J'aurais très bien pu continuer à vous conter mes péripéties concernant mon ancienne vie de marginal, sans toutefois m'attarder sur un sujet délicat à aborder et qui faisait parti du quotidien. Puisqu'au-delà de la découverte d'une certaine liberté, composé d’événements plus ou moins heureux, la question de la prise de substances modifiant la perception ainsi que l'humeur d'une personne reste un facteur omniprésent dans ce mode de vie bien particulier. Aujourd'hui, une fois n'est pas coutume, j'ai fait le choix de prendre quelques libertés en me détournant du schéma classique du récit épisodique. Cela dans le but de vous proposer une aparté qui traitera de ma relation, à la fois récréative et conflictuel, de ma consommation de stupéfiants. Que l'on ne s'y méprenne pas, il n'est point question ici de promouvoir l'usage de quoi que ce soit ! Bien au contraire, il s'agit la d'un témoignage d'une vie passé ou la prise et surtout l'abus de produits, s’avérant plus toxique que bénéfique, vous permettra, je l'espère, de vous informer mais aussi de vous faire un avis sur la question à travers chacune de mes expériences. Fort heureusement, je me suis émancipé de tout cela ! C'est donc avec un regard critique et personnel que je me plonge une nouvelle fois dans le passé, en vous proposant ce petit glossaire qui sera réalisé de manière chronologique.

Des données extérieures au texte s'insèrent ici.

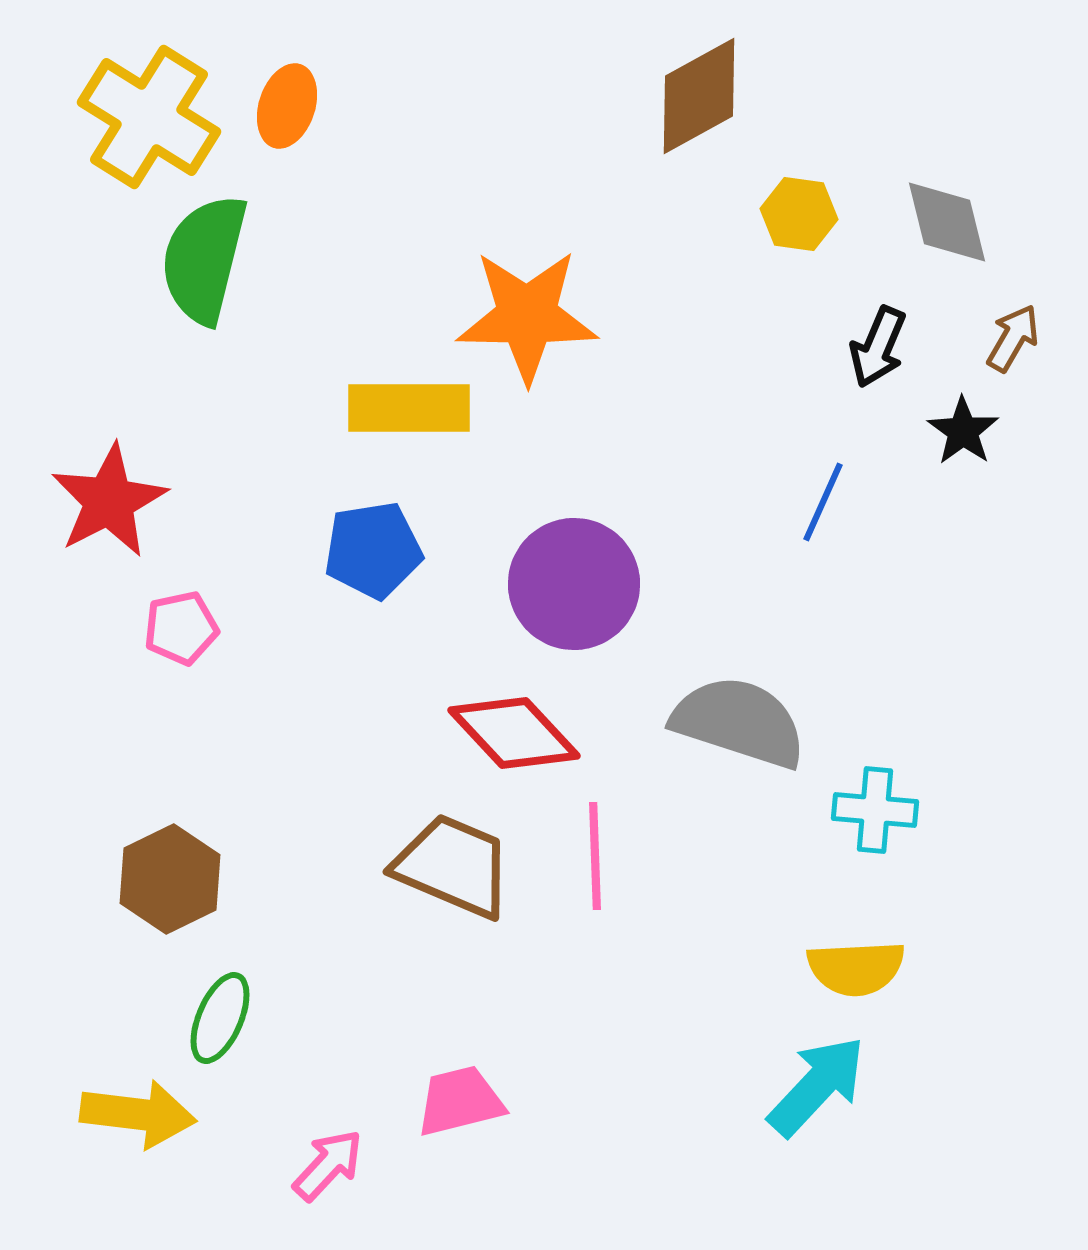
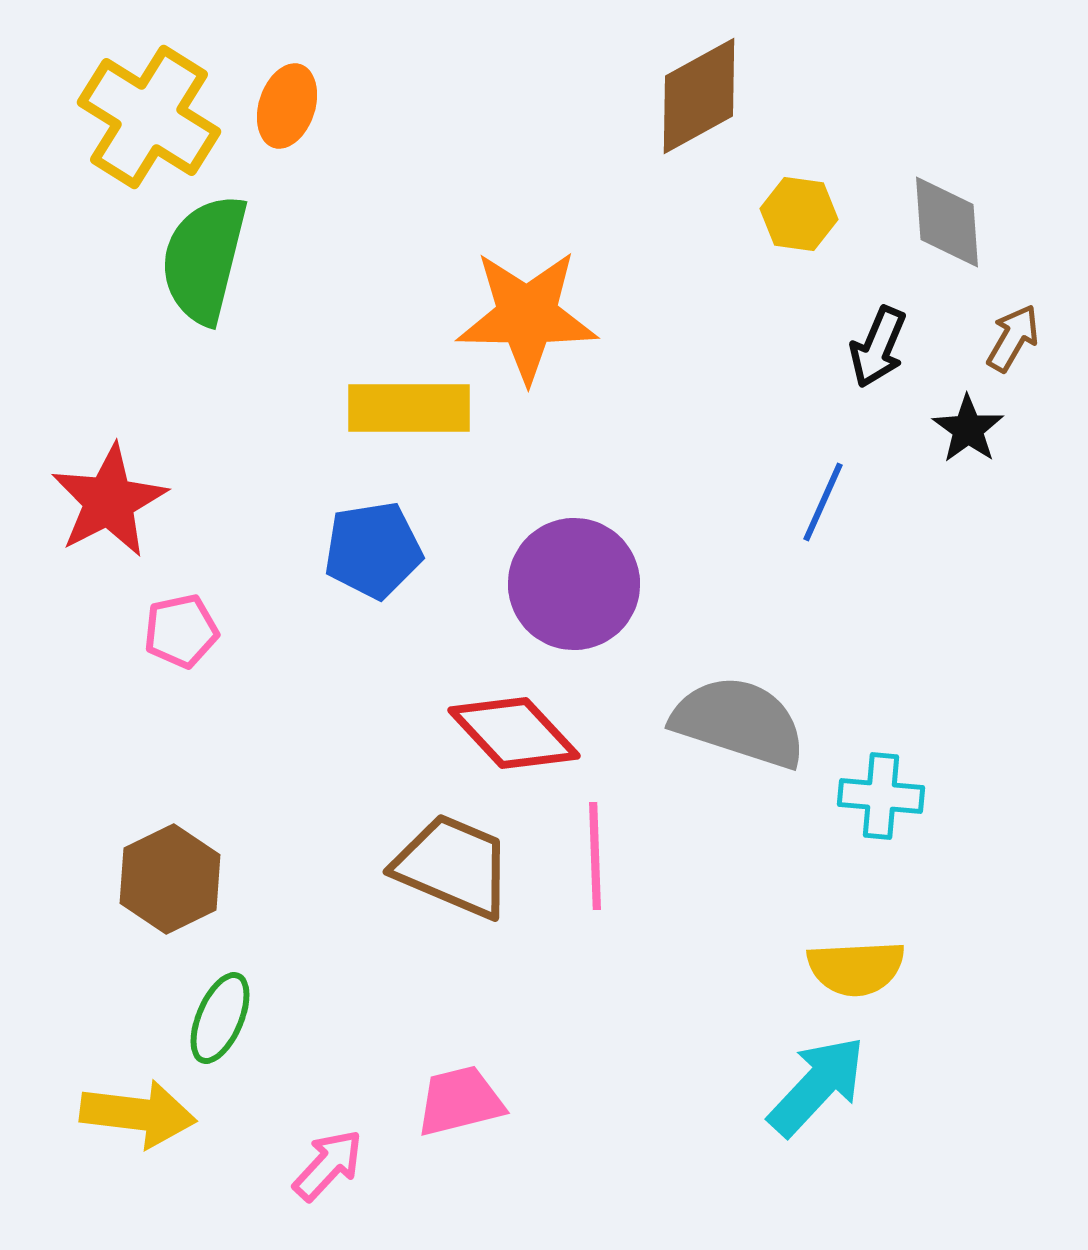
gray diamond: rotated 10 degrees clockwise
black star: moved 5 px right, 2 px up
pink pentagon: moved 3 px down
cyan cross: moved 6 px right, 14 px up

- Colle / Dissolvant : Mes premiers émois au sein d'un état second ont débuté avec l'utilisation de produits domestiques relativement accessible pour un enfant alors âgé de 13 ans. En vente libre dans les épiceries et les supermarchés, disponible à un prix défiant toute concurrence, les dissolvants m'ont permis de me rendre compte que l'on pouvait atteindre un autre état de conscience, ou plutôt devrais-je dire d'inconscience. Consommé en groupe, déversés dans un morceau de mouchoir, l'inhalation de ce genre de produit donne une sensation agréable au premier abord. Les muscles se détendent et se relâchent, la vision se trouble jusqu'à former un ensemble difforme et imperceptible. Toutefois, l'abus de cette prise peut vite s'avérer fort désagréable, provoquant céphalées mais aussi une irritation assez prononcé de la peau. Après quelques tests récurrents, on se rend vite compte du danger potentiel de l'usage chronique de dissolvants, les vapeurs pétro-chimiques peuvent vite attaquer le système nerveux. Instinctivement, on s'en désintéresse rapidement pour trouver des alternatives plus respectueuse de sa propre intégrité.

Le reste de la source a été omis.